NVIDIA issued a press release for its new card, Titan Xp:
Introduced today [April 6], the Pascal-powered TITAN Xp pushes more cores, faster clocks, faster memory and more TFLOPS than its predecessor, the 2016 Pascal-powered TITAN X.
With the new TITAN Xp we're delivering a card to users who demand the very best NVIDIA GPU, directly from NVIDIA and supported by NVIDIA.
Key stats:
- 12GB of GDDR5X memory running at 11.4 Gbps
- 3,840 CUDA cores running at 1.6GHz
- 12 TFLOPs of brute force
This is extreme performance for extreme users where every drop counts.
Open to Mac Community
Speaking of users, we're also making the new TITAN Xp open to the Mac community with new Pascal drivers, coming this month. For the first time, this gives Mac users access to the immense horsepower delivered by our award-winning Pascal-powered GPUs.
TITAN Xp is available now for $1,200 direct from nvidia.com, and select system builders soon.
Don't shoot the messenger.
[More details can be found on the TITAN Xp product page where you can also place an order (Limit 2 per customer). --Ed.]
(Score: 3, Interesting) by bzipitidoo on Saturday April 08 2017, @01:49PM (5 children)
I never buy top end graphics hardware. Pay $1200 for hardware that 5 years later will be equaled by low end stuff that uses less power and needs less cooling, and costs 1/10th the price? Not me! But the trickle down effect is nice. The bottom end gets better. Last time I bought NVidia, I got a GE Force GT 610, because it was fanless, to replace a previous generation GE Force that had its fan fail. Can't stand those graphics card fans anyway, sound like hair dryers.
Lately I've been running with Intel's integrated HD graphics, which has improved enough to be competitive with the cheapest, least powerful stuff from NVidia and AMD. Not that I'm in love with Intel, but they've promised and delivered better support for 3D acceleration in open drivers for Linux. I hate having to turn back to the proprietary Nvidia driver that has to be recompiled for every kernel update when I find that the Nouveau driver still can't match the 3D performance. So, one solution is just avoid Nvidia (Nvidious) altogether. As to being able to play games at their maximum graphics settings, on a gigantic 4k or more monitor, meh, don't care that much about that aspect of games.
Learning OpenCL is on my bucket list. I have a sense of what it can do. The problem is figuring out how to put all that parallel processing power to good use.
(Score: 2) by kaszz on Saturday April 08 2017, @01:54PM (3 children)
Any recommendation on 3D hardware? What to select, not to avoid.
(Score: 0) by Anonymous Coward on Saturday April 08 2017, @03:37PM
The command line is where it's at.
(Score: 2) by Hairyfeet on Sunday April 09 2017, @09:40AM
I usually stay a gen or two behind with AMD (currently R9 280, previously HD 7750 and before that HD 4850) and have been nothing but happy and they seem to run just fine no matter what OS I throw at them.

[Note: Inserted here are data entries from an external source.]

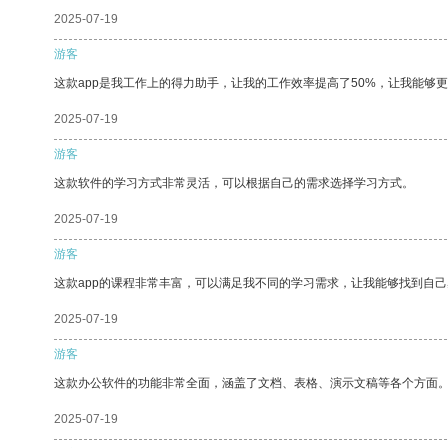
2025-07-19
游客
这款app是我工作上的得力助手，让我的工作效率提高了50%，让我能够
2025-07-19
游客
这款软件的学习方式非常灵活，可以根据自己的需求选择学习方式。
2025-07-19
游客
这款app的课程非常丰富，可以满足我不同的学习需求，让我能够找到自
2025-07-19
游客
这款办公软件的功能非常全面，涵盖了文档、表格、演示文稿等各个方面
2025-07-19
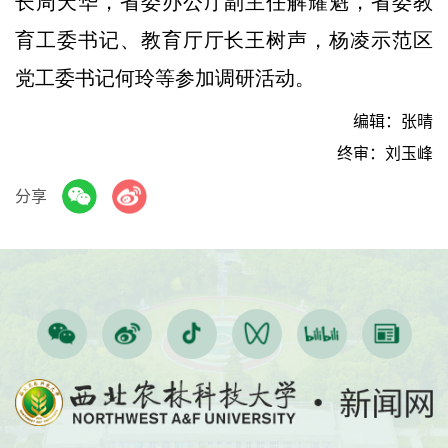
长周天华，省委办公厅副主任解耀魁，省委教
育工委书记、教育厅厅长王树声，杨凌示范区
党工委书记何玲等参加调研活动。
编辑：张晴
终审：刘玉峰
分享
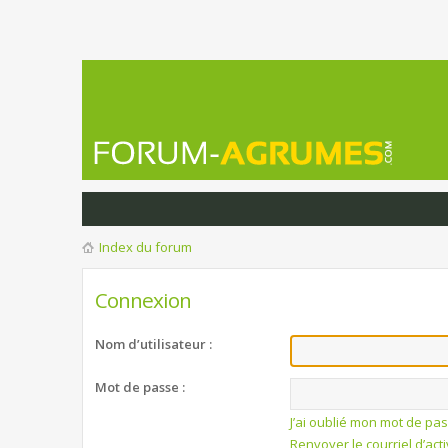
Index du forum
Connexion
Nom d’utilisateur :
Mot de passe :
J’ai oublié mon mot de pa
Renvoyer le courriel d’act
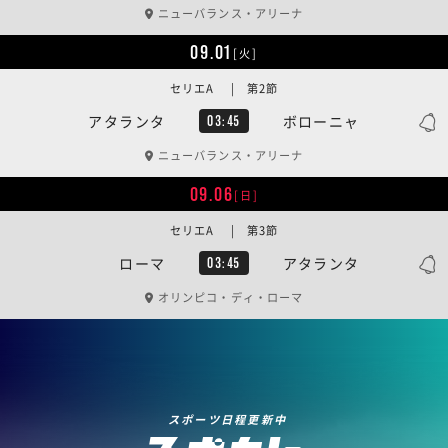
ニューバランス・アリーナ
09.01
[火]
セリエA | 第2節
アタランタ
ボローニャ
03:45
ニューバランス・アリーナ
09.06
[日]
セリエA | 第3節
ローマ
アタランタ
03:45
オリンピコ・ディ・ローマ
スポーツ日程更新中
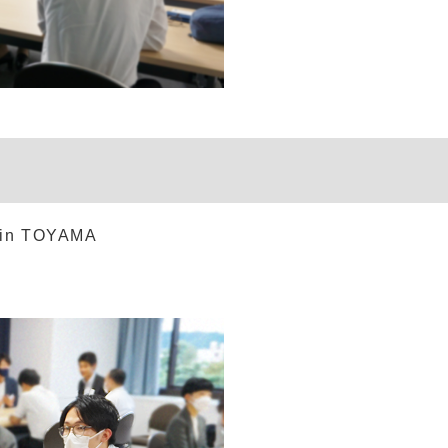
 TOYAMA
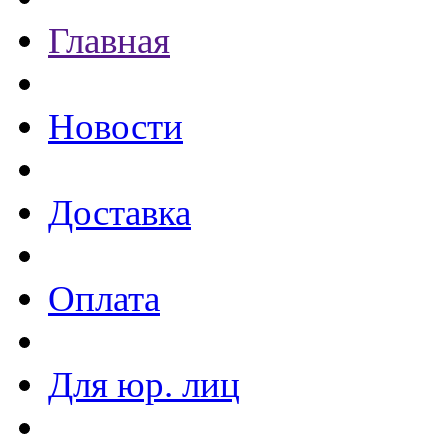
Главная
Новости
Доставка
Оплата
Для юр. лиц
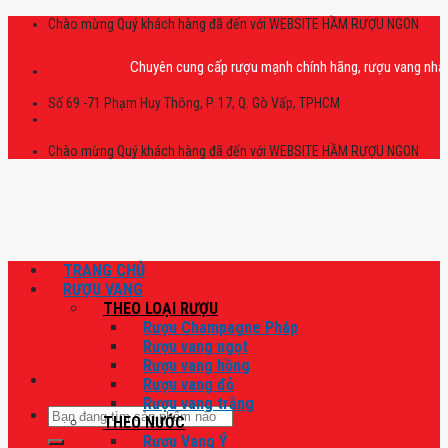
Skip
Chào mừng Quý khách hàng đã đến với WEBSITE HẦM RƯỢU NGON
to
content
Chuyên cung cấp rượu mạnh chính hãng, rượu vang nhập khẩu ca
Số 69 -71 Phạm Huy Thông, P. 17, Q. Gò Vấp, TPHCM
Chào mừng Quý khách hàng đã đến với WEBSITE HẦM RƯỢU NGON
TRANG CHỦ
RƯỢU VANG
THEO LOẠI RƯỢU
Rượu Champagne Pháp
Rượu vang ngọt
Rượu vang hồng
Rượu vang đỏ
Rượu vang trắng
Tìm
THEO NƯỚC
kiếm:
Rượu Vang Ý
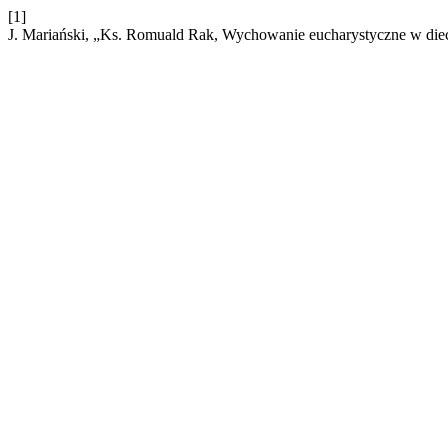
[1]
J. Mariański, „Ks. Romuald Rak, Wychowanie eucharystyczne w diec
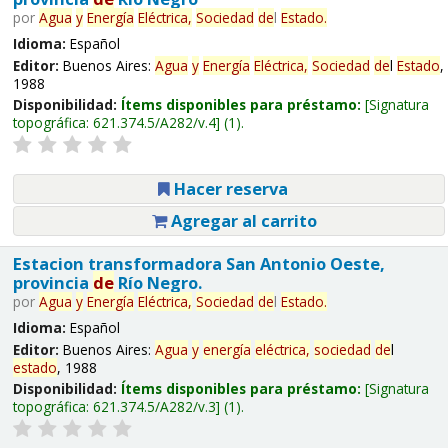
por
Agua
y
Energía
Eléctrica,
Sociedad
de
l
Estado
.
Idioma:
Español
Editor:
Buenos Aires:
Agua
y
Energía
Eléctrica,
Sociedad
de
l
Estado
,
1988
Disponibilidad:
Ítems disponibles para préstamo:
Signatura
topográfica:
621.374.5/A282/v.4
(1).
Hacer reserva
Agregar al carrito
Estacion transformadora San Antonio Oeste,
provincia
de
Río Negro.
por
Agua
y
Energía
Eléctrica,
Sociedad
de
l
Estado
.
Idioma:
Español
Editor:
Buenos Aires:
Agua
y
energía
eléctrica,
sociedad
de
l
estado
, 1988
Disponibilidad:
Ítems disponibles para préstamo:
Signatura
topográfica:
621.374.5/A282/v.3
(1).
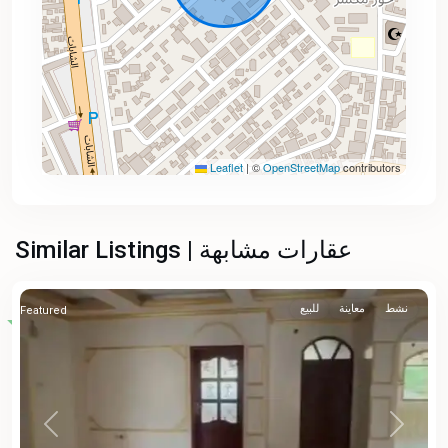
Leaflet
|
©
OpenStreetMap
contributors
Similar Listings | عقارات مشابهة
نشط
معاينة
للبيع
Featured
Previous
Next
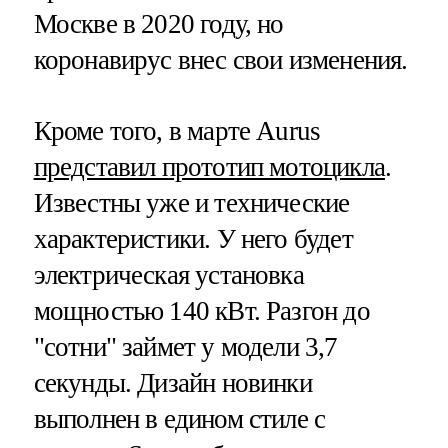
Москве в 2020 году, но
коронавирус внес свои изменения.
Кроме того, в марте Aurus
представил прототип мотоцикла
.
Известны уже и технические
характеристики. У него будет
электрическая установка
мощностью 140 кВт. Разгон до
"сотни" займет у модели 3,7
секунды. Дизайн новинки
выполнен в едином стиле с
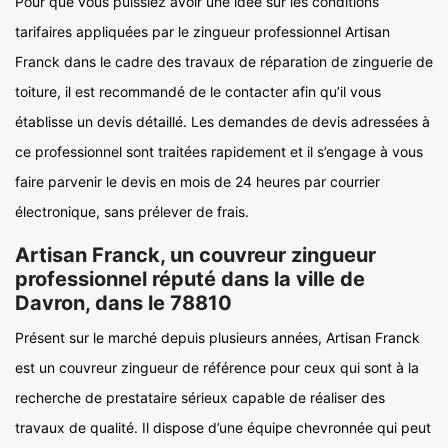
Pour que vous puissiez avoir une idée sur les conditions
tarifaires appliquées par le zingueur professionnel Artisan
Franck dans le cadre des travaux de réparation de zinguerie de
toiture, il est recommandé de le contacter afin qu’il vous
établisse un devis détaillé. Les demandes de devis adressées à
ce professionnel sont traitées rapidement et il s’engage à vous
faire parvenir le devis en mois de 24 heures par courrier
électronique, sans prélever de frais.
Artisan Franck, un couvreur zingueur
professionnel réputé dans la ville de
Davron, dans le 78810
Présent sur le marché depuis plusieurs années, Artisan Franck
est un couvreur zingueur de référence pour ceux qui sont à la
recherche de prestataire sérieux capable de réaliser des
travaux de qualité. Il dispose d’une équipe chevronnée qui peut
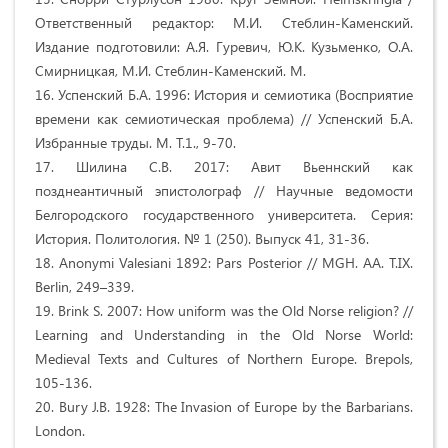
Ответственный редактор: М.И. Стеблин-Каменский.
Издание подготовили: А.Я. Гуревич, Ю.К. Кузьменко, О.А.
Смирницкая, М.И. Стеблин-Каменский. М.
16. Успенский Б.А. 1996: История и семиотика (Восприятие
времени как семиотическая проблема) // Успенский Б.А.
Избранные труды. М. Т.1., 9-70.
17. Шилина С.В. 2017: Авит Вьеннский как
позднеантичный эпистолограф // Научные ведомости
Белгородского государственного университета. Серия:
История. Политология. № 1 (250). Выпуск 41, 31-36.
18. Anonymi Valesiani 1892: Pars Posterior // MGH. AA. T.IX.
Berlin, 249–339.
19. Brink S. 2007: How uniform was the Old Norse religion? //
Learning and Understanding in the Old Norse World:
Medieval Texts and Cultures of Northern Europe. Brepols,
105-136.
20. Bury J.B. 1928: The Invasion of Europe by the Barbarians.
London.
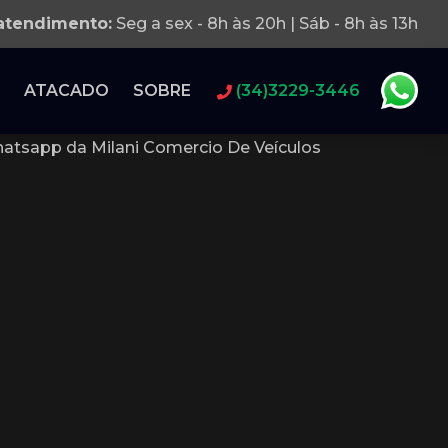
 atendimento:
Seg a sex - 8h às 20h | Sáb - 8h às 13h
ATACADO
SOBRE
(34)3229-3446
atsapp da Milani Comercio De Veículos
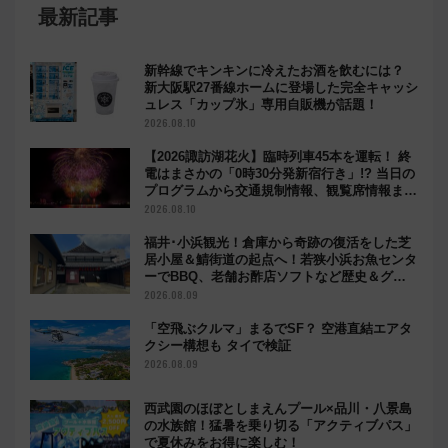
最新記事
新幹線でキンキンに冷えたお酒を飲むには？
新大阪駅27番線ホームに登場した完全キャッシ
ュレス「カップ氷」専用自販機が話題！
2026.08.10
【2026諏訪湖花火】臨時列車45本を運転！ 終
電はまさかの「0時30分発新宿行き」!? 当日の
プログラムから交通規制情報、観覧席情報まで
徹底解説
2026.08.10
福井･小浜観光！倉庫から奇跡の復活をした芝
居小屋＆鯖街道の起点へ！若狭小浜お魚センタ
ーでBBQ、老舗お酢店ソフトなど歴史＆グル
メ散歩
2026.08.09
「空飛ぶクルマ」まるでSF？ 空港直結エアタ
クシー構想も タイで検証
2026.08.09
西武園のほぼとしまえんプール×品川・八景島
の水族館！猛暑を乗り切る「アクティブパス」
で夏休みをお得に楽しむ！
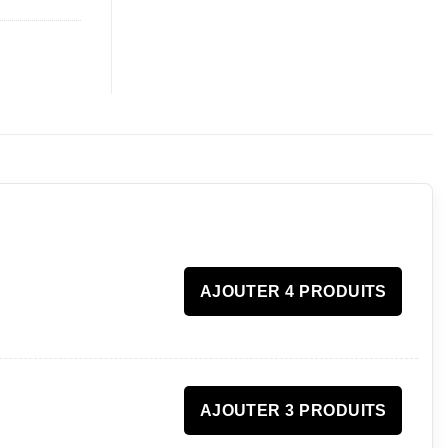
AJOUTER 4 PRODUITS
AJOUTER 3 PRODUITS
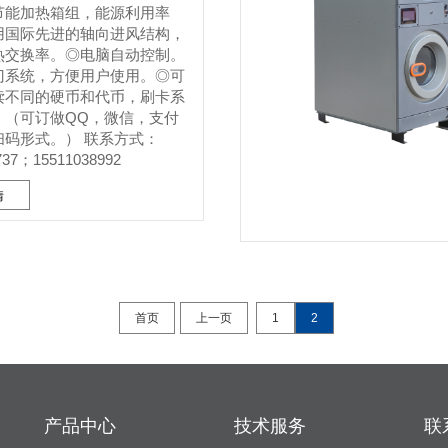
节能加热箱组，能源利用率
用国际先进的轴向进风结构，
热交换率。◎电脑自动控制。
门系统，方便用户使用。◎可
读不同的硬币和代币，刷卡系
。（可订做QQ，微信，支付
扫码形式。） 联系方式：
737；15511038992
情
首页
上一页
1
2
产品中心
技术服务
联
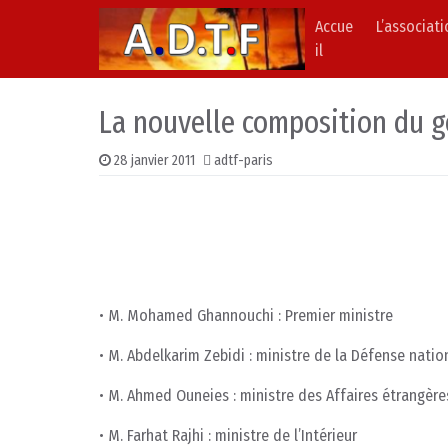
Accue
L’associat
Skip to content
Main Navigation
il
La nouvelle composition du 
28 janvier 2011
adtf-paris
• M. Mohamed Ghannouchi : Premier ministre
• M. Abdelkarim Zebidi : ministre de la Défense natio
• M. Ahmed Ouneies : ministre des Affaires étrangère
• M. Farhat Rajhi : ministre de l’Intérieur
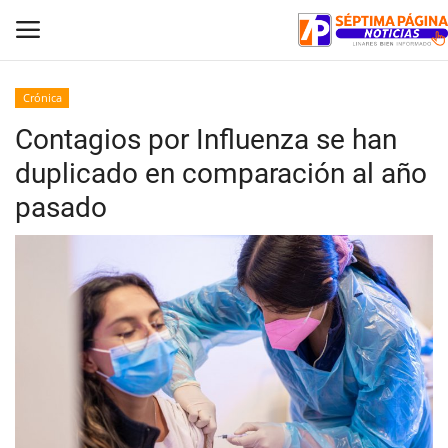
Crónica
Contagios por Influenza se han
Inicio
duplicado en comparación al año
Crónica
pasado
Policial
Tribunales
Deporte
Política
Espectáculos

Windows of course runs fine and Linux drivers have usually caught up with the hardware by then so that is rarely an issue. You can always go to Phoronix and look up whatever card you are looking at and they usually have Linux benches for it if you are wanting to go that direction.
Generally I find Nvidia runs a little cooler while AMD cards tend to last longer performance wise (it even has a nickname, AMD "finewine" because they age so well) so its really which matters to you more.
ACs are never seen so don't bother. Always ready to show SJWs for the racists they are.
(Score: 2) by tibman on Sunday April 09 2017, @03:49PM
AMD RX 480 is a good deal right now. 580 will be coming out soon but looks just like a more tuned up version of the 480 (so don't wait for it). It appears to have good linux support as well. Doom is playing over 100 fps @1440p vulkan. Played Left 4 Dead 2 last night at 290 fps, lol.
SN won't survive on lurkers alone. Write comments.
(Score: 0) by Anonymous Coward on Saturday April 08 2017, @04:57PM
are you just cheap and saying in a roundabout fashion that you will never buy a discrete video card if you can get video included with the CPU?
I have a few fanless gpus for some dedicated workstations, that replaced the function of integrated gpus. Let's face it; integrated GPUs are only as good as what the least common denominator demands of it.
That's why good hardware doesn't come with integrated GPUs.